Consider the following data set:
file_address <- 'https://raw.githubusercontent.com/arsilva87/statsbook/main/datasets/camadassolo.csv'
soil <- read.csv(file = file_address)
str(soil) # data set structure'data.frame': 84 obs. of 7 variables:
$ US : num 6.85 10.61 6.63 6.63 10.72 ...
$ DS : num 1.77 1.58 1.79 1.78 1.57 1.56 1.61 1.68 1.65 1.68 ...
$ RP : num 4.37 1.64 5.15 4.83 0.4 0.74 1.64 2.8 2.14 3.99 ...
$ CO : num 9.94 26.89 9.94 9.94 27.8 ...
$ Argila: int 16 13 18 18 12 12 13 14 14 14 ...

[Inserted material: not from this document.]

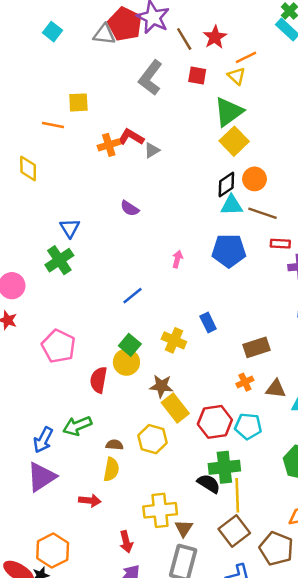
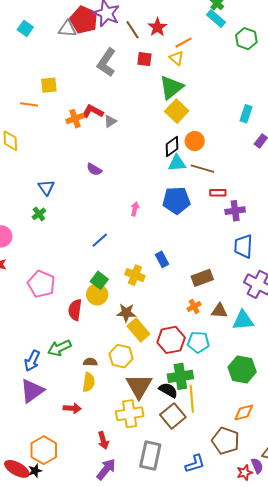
green cross: (59, 260) -> (39, 214), size x0.6
brown triangle: (184, 528) -> (139, 386), moved, size x1.8
brown square: (234, 531) -> (173, 416), moved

$ Tensao: num 83 64.7 93.5 87.5 61 61.9 67.9 69.4 68 72.7 ...
$ Camada: chr "0-20" "0-20" "0-20" "0-20" ...
Say you want to select predictor variables (\(X\)) to model the response variable RP (\(y\)).
Let’s install the package plot3D to a 3D perspective.
# install.packages('plot3D') # remove '#'
library(plot3D)
with(soil,
points3D(x = DS, y = US, z = RP,
phi = 5, bty = "g", pch = 20, ticktype = "detailed",
xlab = "Bulk density", ylab = "Soil moisture",
zlab = "RP", col = 'black'))Through multiple linear regression, the model is of the form:
\[y = \beta_0 + \beta_1X_1 + \beta_2X_2 + ... + \beta_pX_2 + \epsilon\]
Where \(\beta_0\) is the intercept; \(\beta_j\) (\(j = 1,2, ..., p\)) are the parameters associated to the predictors.
Testing hypothesis such as \(H_0: \beta_j = 0\) would help to identify which predictors \(X\) affect \(y\). This can be done using, for instance, \(t\)-test.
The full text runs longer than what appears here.